Exercise requirements -
Up to and including the line that contains "Get pricing & availability", repeat the entries below exactly from the first line on. Do not carry over any pictures.

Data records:
******

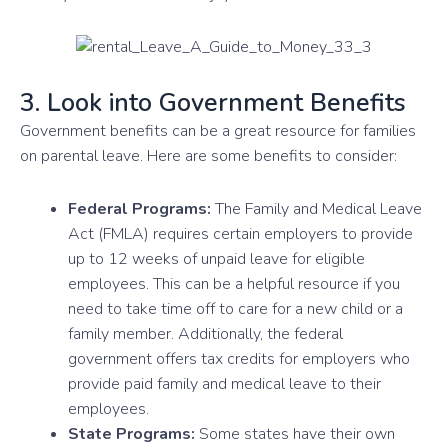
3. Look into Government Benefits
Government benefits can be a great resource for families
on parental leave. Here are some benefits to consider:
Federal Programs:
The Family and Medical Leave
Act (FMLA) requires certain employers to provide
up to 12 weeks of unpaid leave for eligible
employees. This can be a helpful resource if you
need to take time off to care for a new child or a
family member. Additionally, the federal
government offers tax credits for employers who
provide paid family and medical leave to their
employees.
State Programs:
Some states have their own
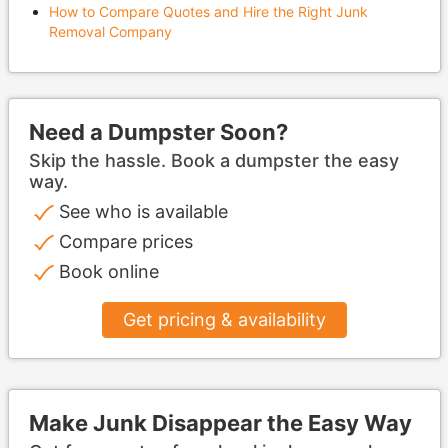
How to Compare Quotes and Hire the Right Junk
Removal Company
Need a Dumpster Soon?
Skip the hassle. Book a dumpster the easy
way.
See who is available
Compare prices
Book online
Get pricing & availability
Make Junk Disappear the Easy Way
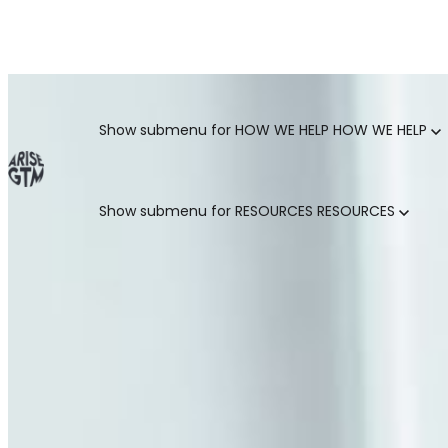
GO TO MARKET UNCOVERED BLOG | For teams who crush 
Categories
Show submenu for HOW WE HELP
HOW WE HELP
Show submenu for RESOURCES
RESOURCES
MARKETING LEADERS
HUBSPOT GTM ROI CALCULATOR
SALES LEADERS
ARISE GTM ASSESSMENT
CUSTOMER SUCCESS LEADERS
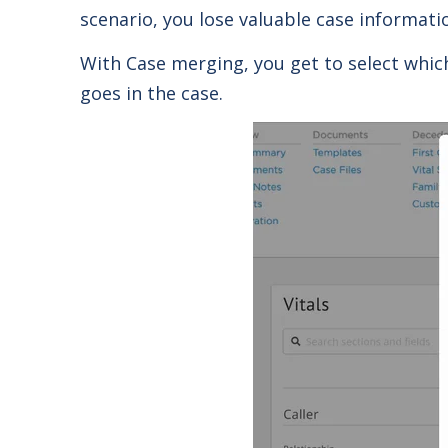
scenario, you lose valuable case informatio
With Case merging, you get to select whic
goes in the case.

******

Your solution -
3. Look into Government Benefits
Government benefits can be a great resource for families
on parental leave. Here are some benefits to consider:
Federal Programs:
The Family and Medical Leave
Act (FMLA) requires certain employers to provide
up to 12 weeks of unpaid leave for eligible
employees. This can be a helpful resource if you
need to take time off to care for a new child or a
family member. Additionally, the federal
government offers tax credits for employers who
provide paid family and medical leave to their
employees.
State Programs:
Some states have their own
How to Compare Quotes and Hire the Right Junk
Removal Company
Need a Dumpster Soon?
Skip the hassle. Book a dumpster the easy
way.
See who is available
Compare prices
Book online
Get pricing & availability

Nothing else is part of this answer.